Coughs and colds are one of the most common reasons patients seek advice from community pharmacy – and even more so at this time of year.
Therefore, the latest guidance from the National Institute for health and Care Excellence (Nice) on acute coughs and antimicrobial prescribing is well timed as the sector prepares for winter.
The draft guidance, which was published in August, reinforces existing advice to avoid antibiotics for most people with acute cough. Instead, Nice recommends self-care options available in community pharmacies.
In a statement published alongside the guidance, Nice said that honey – as well as the herbal remedy pelargonium, and the cough medicines guaifenesin or dextromethorphan (see below) – should be used for self-care, and that patients “may wish to try these before contacting a healthcare professional”.
Honey as a first-line treatment?
Nice referred to a 2014 review which suggested that a honey-based drink can reduce the frequency of cough – although the authors admitted “there is no strong evidence for or against the use of honey”. However, honey should not be given to children under one, because of concerns about infant botulism and tooth decay, Nice states.
Professor Alyn Morice, head of the respiratory research group at Hull York Medical School, tells C+D that there is some evidence for using honey, which he says “has an emulsifying action [that] soothes the throat”. “The first port of call should be that [patients] go to the pharmacy if they think they need something more than honey and lemon,” he adds.
Although Sadik Al-Hassan, pharmacist manager of Well Pharmacy in Kingswood, Bristol, does not stock honey in his pharmacy, he thinks it could be useful in some circumstances.
“Honey is a sugar syrup and there is some weak evidence that there are antibacterial properties to it as well,” he says. “I have used it myself for a cough and it is very similar to a simple linctus, but that is anecdotal evidence.”
However, Mr Al-Hassan questions the strength of the evidence – which came from a systematic review and meta-analysis of three studies in 568 children aged between one and 18, who were only followed up for one day. “I will continue to advise patients that have coughs to remain hydrated and make sure they have [a treatment] to use,” he tells C+D.
Along with honey, Nice also says that certain over-the-counter (OTC) remedies “have some benefit in relieving cough symptoms” in people with acute cough who are not at higher risk of complications.
It recommends self-care using “cough medicines containing the expectorant guaifenesin” in people over 12 years. Nice also advises offering “cough medicines containing the antitussive dextromethorphan” to people over 12 years, if their cough is not persistent or accompanied by excessive secretions.
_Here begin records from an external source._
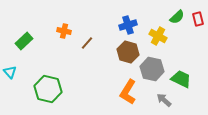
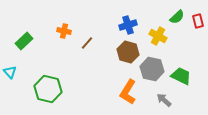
red rectangle: moved 2 px down
green trapezoid: moved 3 px up
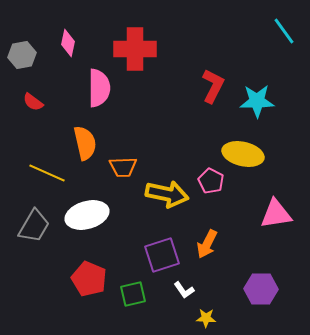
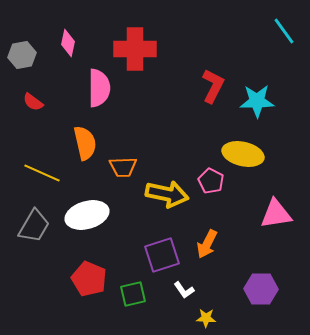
yellow line: moved 5 px left
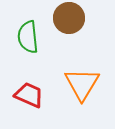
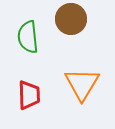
brown circle: moved 2 px right, 1 px down
red trapezoid: rotated 64 degrees clockwise
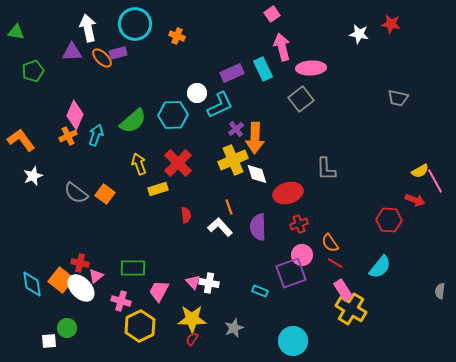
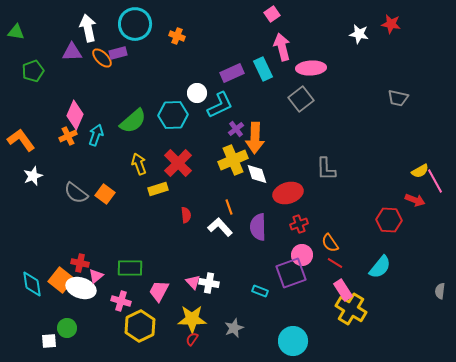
green rectangle at (133, 268): moved 3 px left
white ellipse at (81, 288): rotated 28 degrees counterclockwise
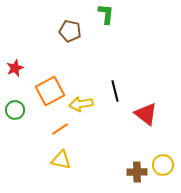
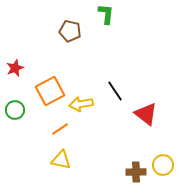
black line: rotated 20 degrees counterclockwise
brown cross: moved 1 px left
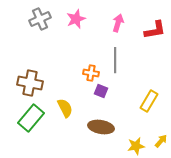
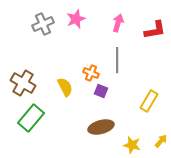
gray cross: moved 3 px right, 5 px down
gray line: moved 2 px right
orange cross: rotated 14 degrees clockwise
brown cross: moved 7 px left; rotated 20 degrees clockwise
yellow semicircle: moved 21 px up
brown ellipse: rotated 25 degrees counterclockwise
yellow star: moved 4 px left, 1 px up; rotated 24 degrees clockwise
Nice also recommends the herbal remedy pelargonium as a self-care treatment, and says there is “limited evidence” suggesting it could “have some benefit for the relief of cough symptoms”.
Wet or dry coughs?
An area that is not discussed in the draft guidance is what Professor Morice calls the “dichotomy” that exists between wet and dry coughs, which he argues is no longer clinically necessary.
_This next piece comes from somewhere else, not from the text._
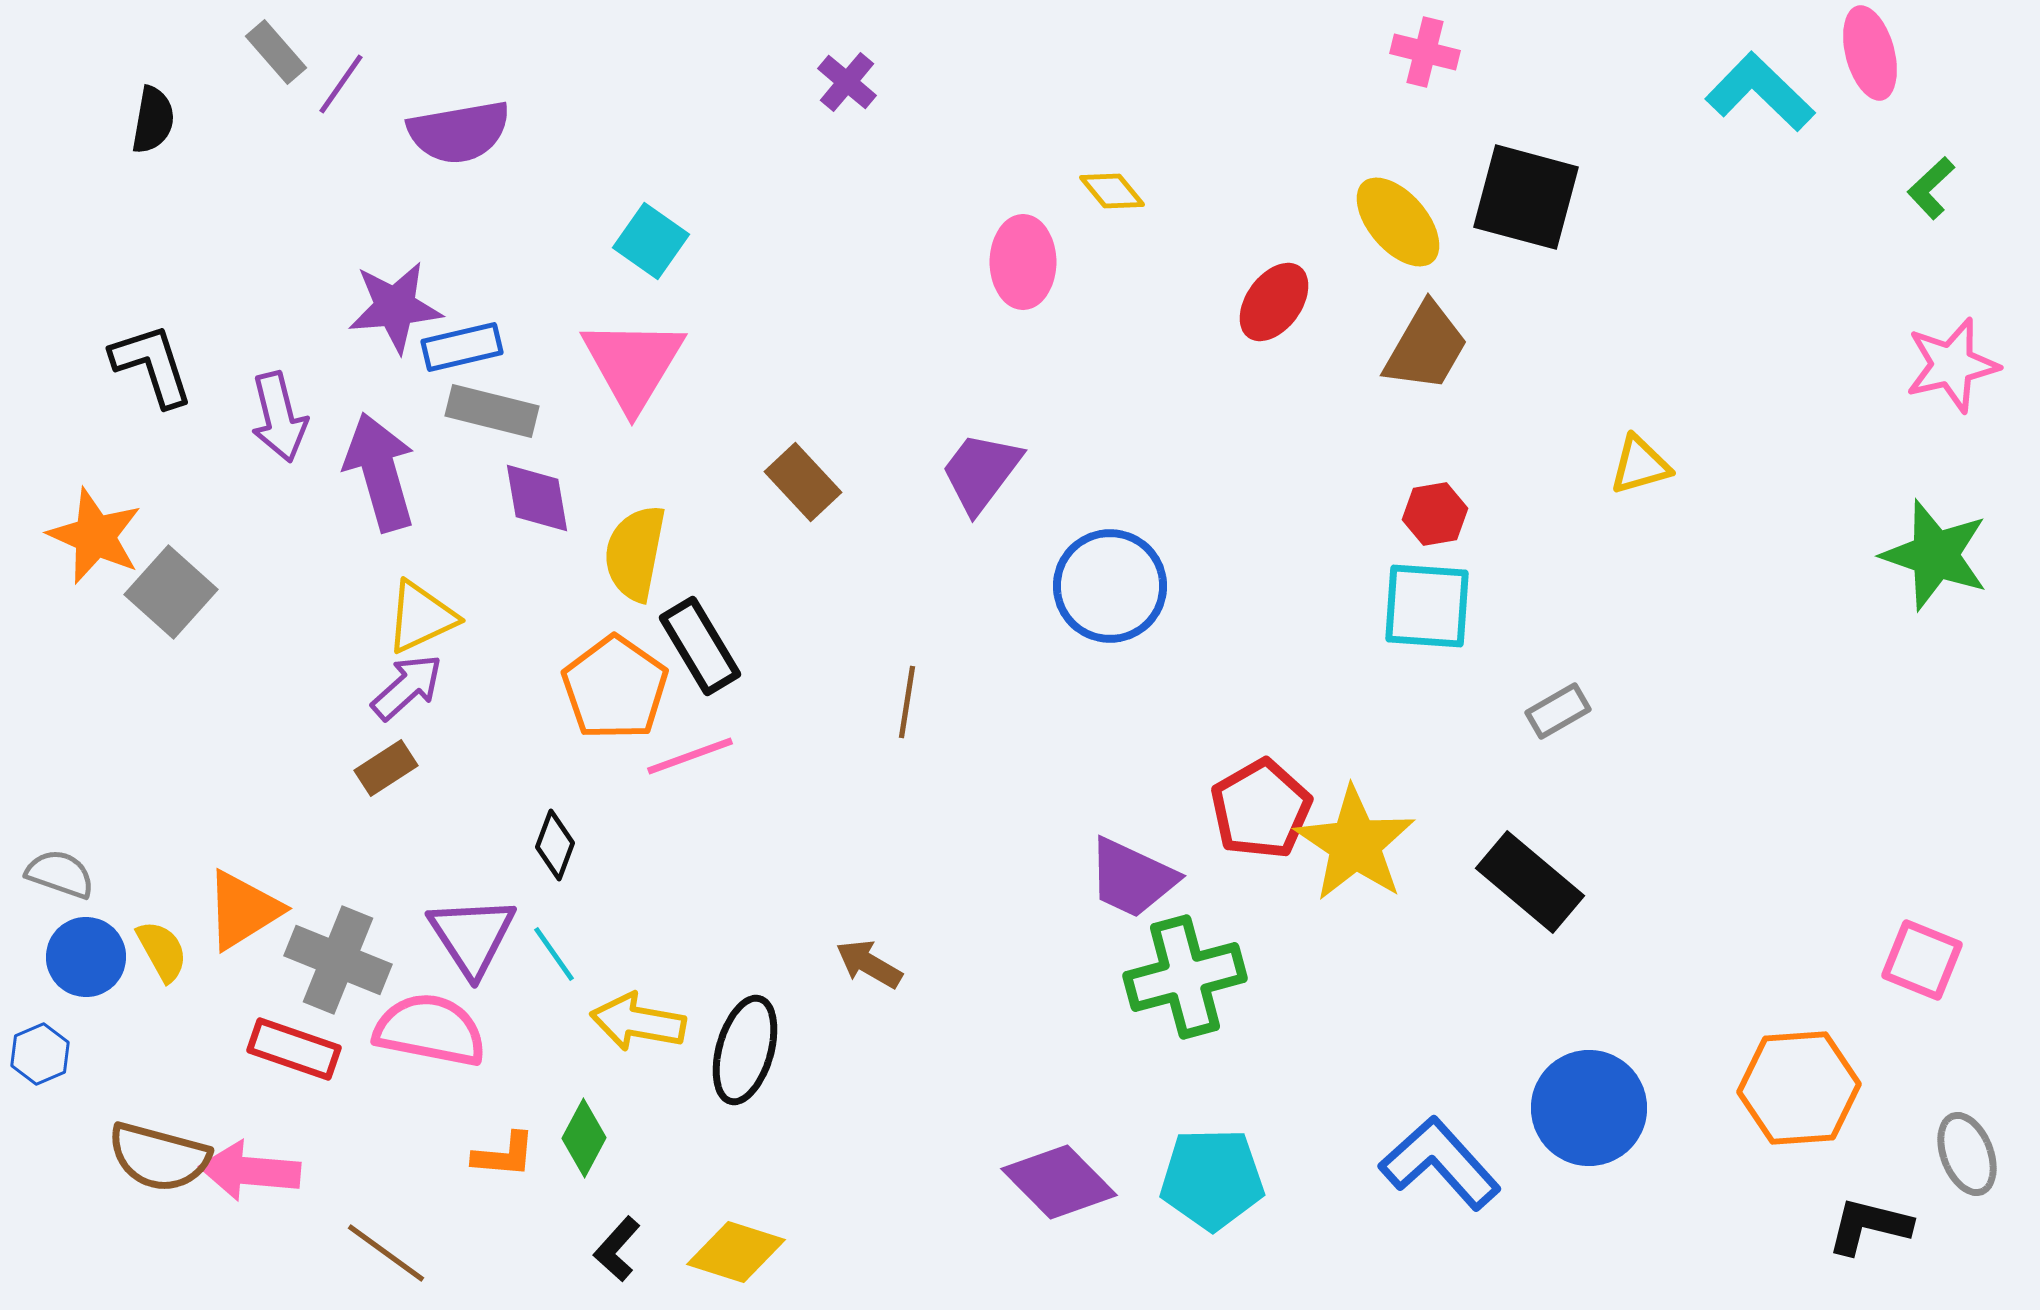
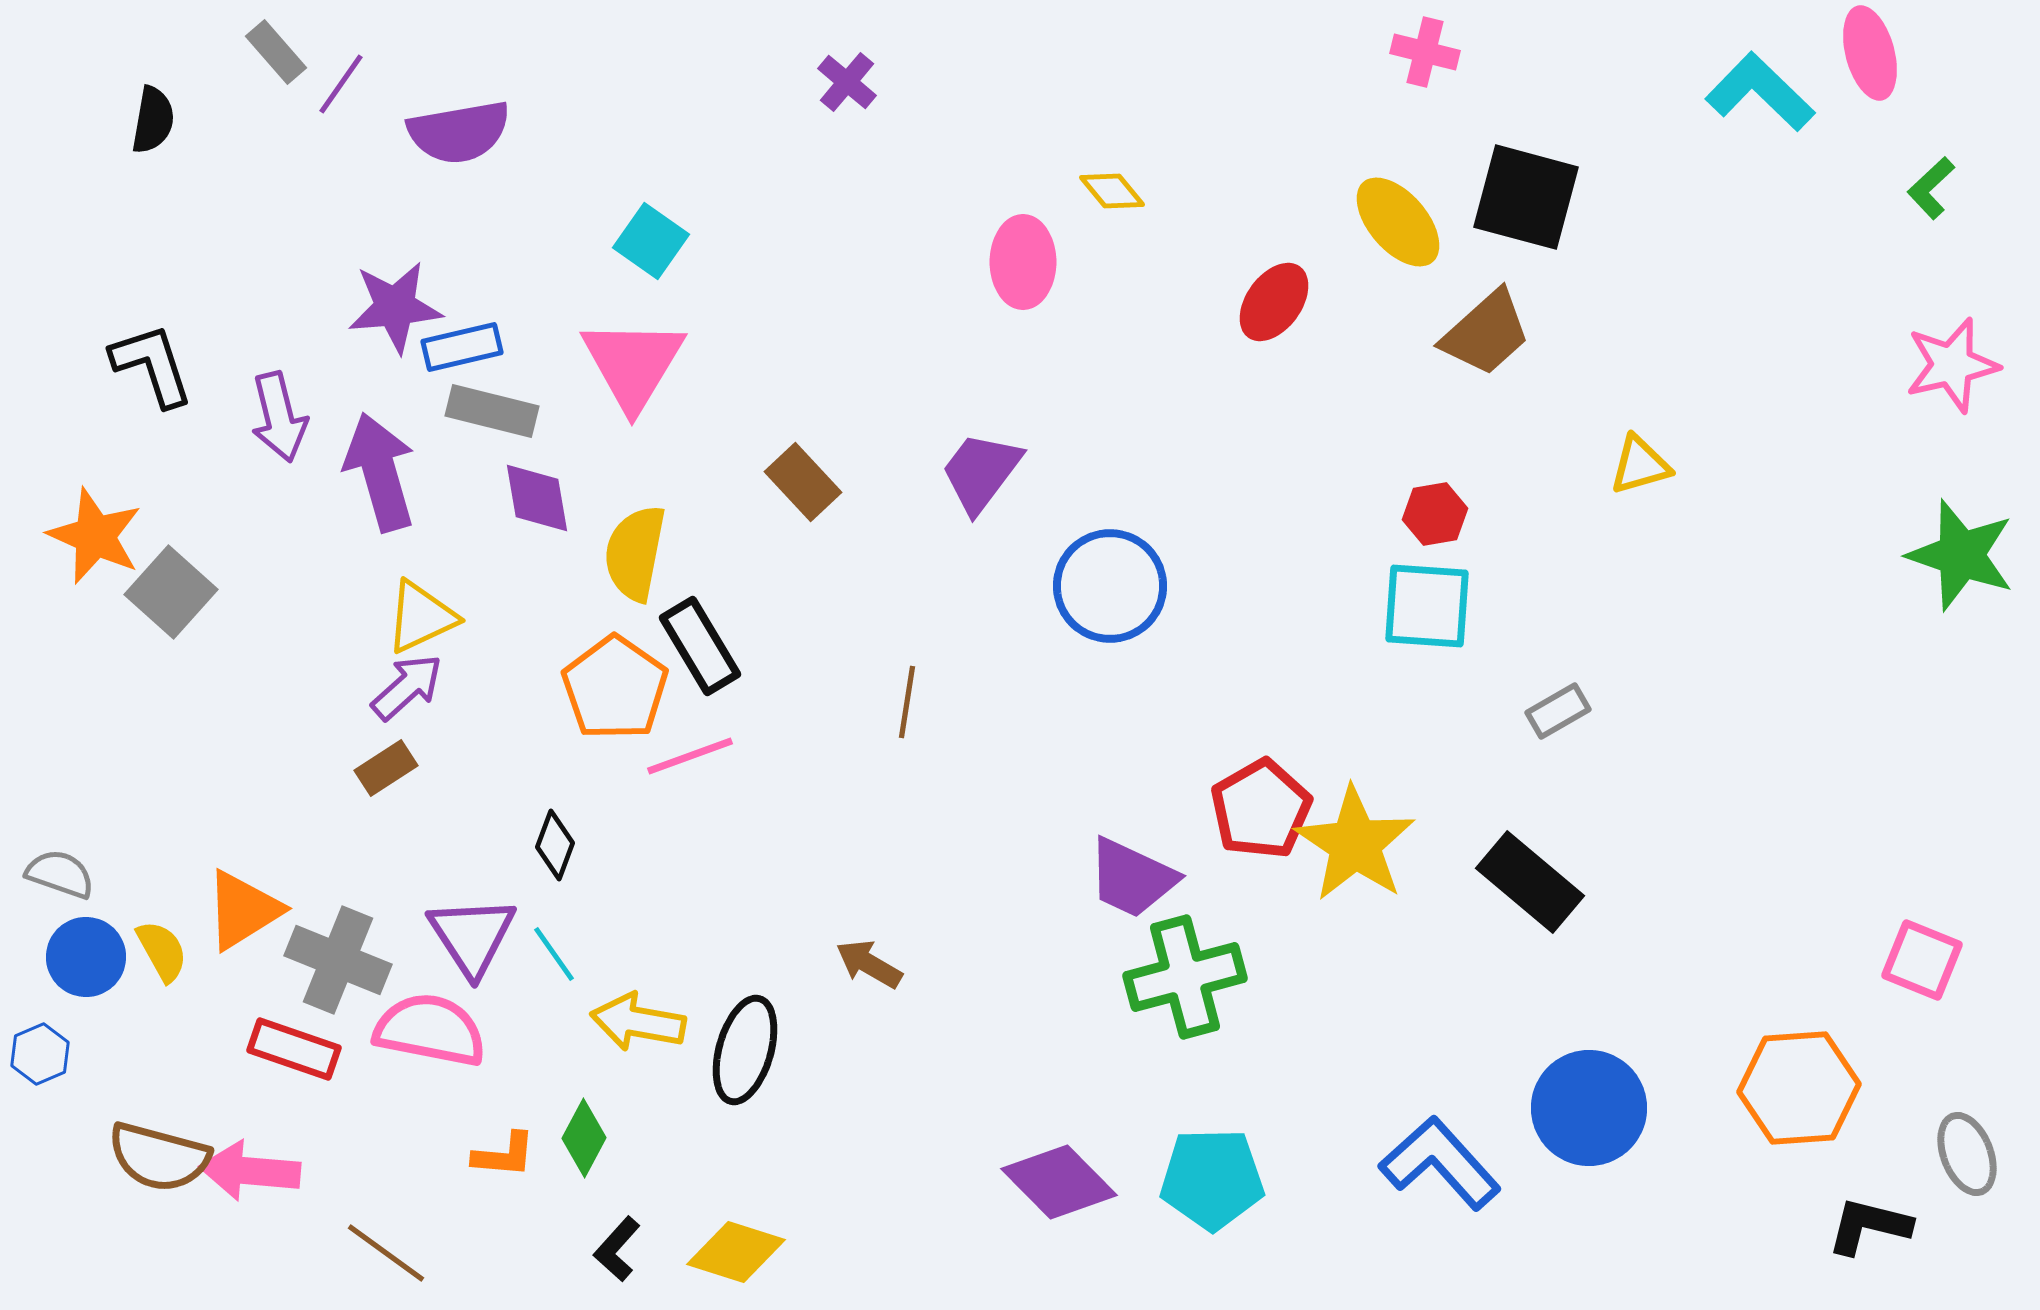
brown trapezoid at (1426, 347): moved 60 px right, 14 px up; rotated 18 degrees clockwise
green star at (1935, 555): moved 26 px right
Nice hasn’t “commented on the stupidity of the situation where the [counter] assistant asks if [patients] have a dry or a wet cough”, he says. “[Recommending] different things for dry or wet cough is a complete nonsense. There isn’t a difference in the efficacy of medicines due to whether [a cough] is dry or wet, as they are all the same illness: a viral respiratory infection.
“I have written several articles saying that we should abandon this dry and wet dichotomy and say ‘[the patient] has a viral respiratory infection’,” he tells C+D.
Professor Morice says the distinction is “a hangover” from a time when the risk of tuberculosis infection, which can be associated with excess phlegm, was higher. As this is no longer the case, he argues pharmacy staff should advise patients that OTC remedies are effective for both types of cough.
The draft guidance also includes situations pharmacists should be aware of where patients should be prescribed antibiotics.
Nice suggests the use of antibiotics in people at higher risk of complications, or who appear to be “systemically very unwell” when seen in a face-to-face consultation. It also recommends that people who are not given antibiotics should be advised that coughs can last three to four weeks, and to seek medical help if their cough lasts any longer or their symptoms get worse.
But Professor Morice says the draft document doesn’t “highlight what should be the red flags” for pharmacy staff, and says the sector needs better training in this area.
“I have presented to various groups of pharmacists and they are in full agreement that they are doing it the wrong way in the pharmacy. There is a big training need for the pharmacy profession to train their [staff] in a correct fashion, rather than mimicking what they have been trained in during the 1960s,” he argues.
Mr Al-Hassan says “it’s important to underline pharmacists’ role in managing acute coughs, and reducing inappropriate antimicrobial prescribing”.
While Leyla Hannbeck, director of pharmacy at the National Pharmacy Association, urges the sector “to look at the bigger picture in terms of community pharmacy becoming more active in tackling antimicrobial resistance”. That, combined with the Nice guidance, “is going to have an impact on the advice to patients”, she says.